== Source information ==
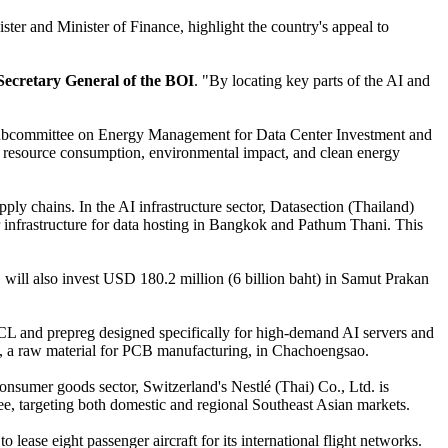
er and Minister of Finance, highlight the country's appeal to
Secretary General of the BOI
. "By locating key parts of the AI and
e "Subcommittee on Energy Management for Data Center Investment and
 on resource consumption, environmental impact, and clean energy
ply chains. In the AI infrastructure sector, Datasection (Thailand)
er infrastructure for data hosting in Bangkok and Pathum Thani. This
will also invest USD 180.2 million (6 billion baht) in Samut Prakan
CCL and prepreg designed specifically for high-demand AI servers and
bric, a raw material for PCB manufacturing, in Chachoengsao.
onsumer goods sector, Switzerland's Nestlé (Thai) Co., Ltd. is
fee, targeting both domestic and regional Southeast Asian markets.
lease eight passenger aircraft for its international flight networks.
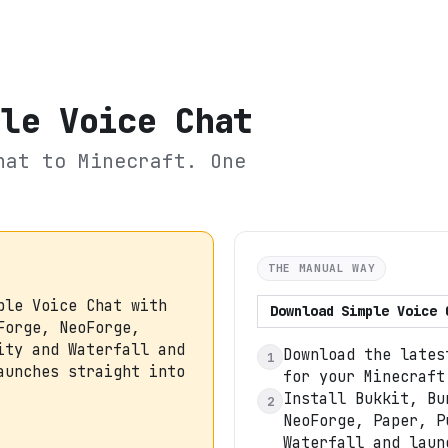
ple Voice Chat
hat
to Minecraft. One
THE MANUAL WAY
ple Voice Chat with
Download
Simple Voice 
Forge, NeoForge,
ity and Waterfall and
Download the lates
1
aunches straight into
for your Minecraft
Install Bukkit, Bu
2
NeoForge, Paper, P
Waterfall and laun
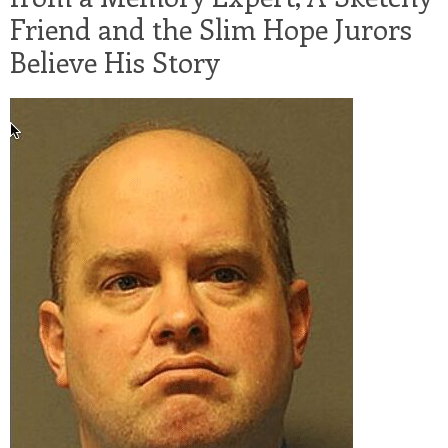
Friend and the Slim Hope Jurors
Believe His Story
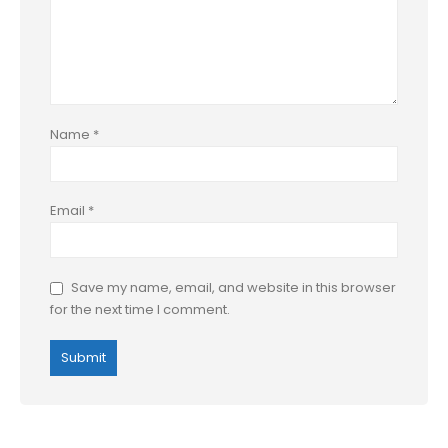
Name
*
Email
*
Save my name, email, and website in this browser
for the next time I comment.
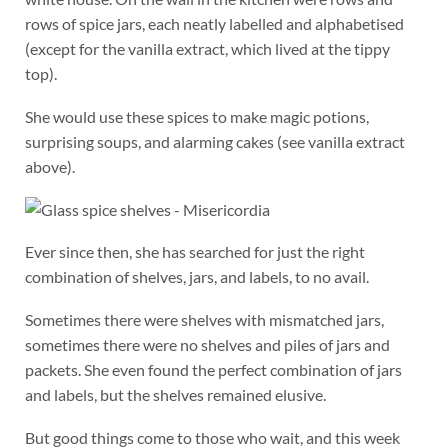
rows of spice jars, each neatly labelled and alphabetised
(except for the vanilla extract, which lived at the tippy
top).
She would use these spices to make magic potions,
surprising soups, and alarming cakes (see vanilla extract
above).
Ever since then, she has searched for just the right
combination of shelves, jars, and labels, to no avail.
Sometimes there were shelves with mismatched jars,
sometimes there were no shelves and piles of jars and
packets. She even found the perfect combination of jars
and labels, but the shelves remained elusive.
But good things come to those who wait, and this week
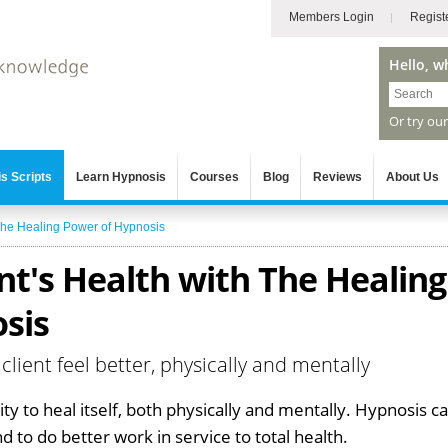
Members Login
Regist
Hello, w
Or try ou
s Scripts
Learn Hypnosis
Courses
Blog
Reviews
About Us
he Healing Power of Hypnosis
nt's Health with The Healing
sis
 client feel better, physically and mentally
ity to heal itself, both physically and mentally. Hypnosis c
 to do better work in service to total health.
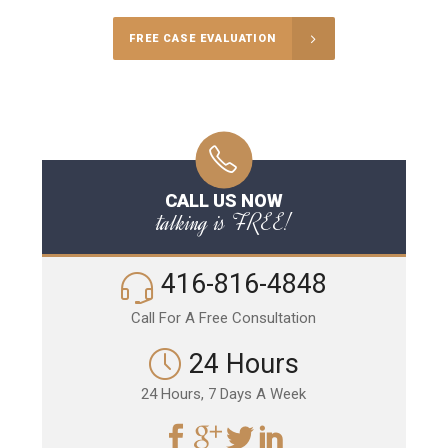
FREE CASE EVALUATION
CALL US NOW
talking is FREE!
416-816-4848
Call For A Free Consultation
24 Hours
24 Hours, 7 Days A Week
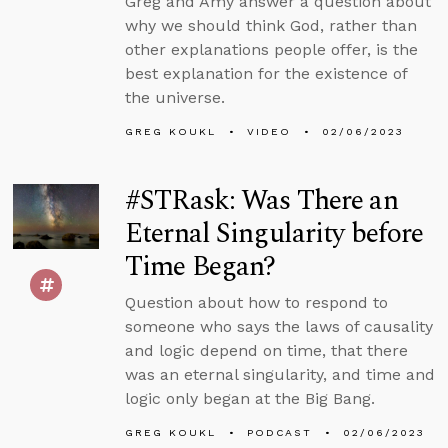
Greg and Amy answer a question about
why we should think God, rather than
other explanations people offer, is the
best explanation for the existence of
the universe.
GREG KOUKL
VIDEO
02/06/2023
#STRask: Was There an
Eternal Singularity before
Time Began?
Question about how to respond to
someone who says the laws of causality
and logic depend on time, that there
was an eternal singularity, and time and
logic only began at the Big Bang.
GREG KOUKL
PODCAST
02/06/2023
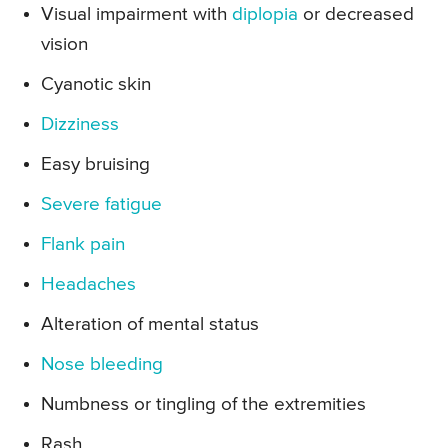
Visual impairment with
diplopia
or decreased
vision
Cyanotic skin
Dizziness
Easy bruising
Severe fatigue
Flank pain
Headaches
Alteration of mental status
Nose bleeding
Numbness or tingling of the extremities
Rash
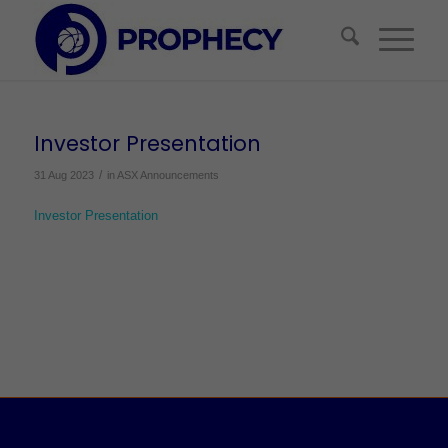
Investor Presentation
/
31 Aug 2023
in
ASX Announcements
Investor Presentation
===
Please find every line in the records that contains the word "shelves", and copy it out.

combination of shelves, jars, and labels, to no avail.
Sometimes there were shelves with mismatched jars,
sometimes there were no shelves and piles of jars and
and labels, but the shelves remained elusive.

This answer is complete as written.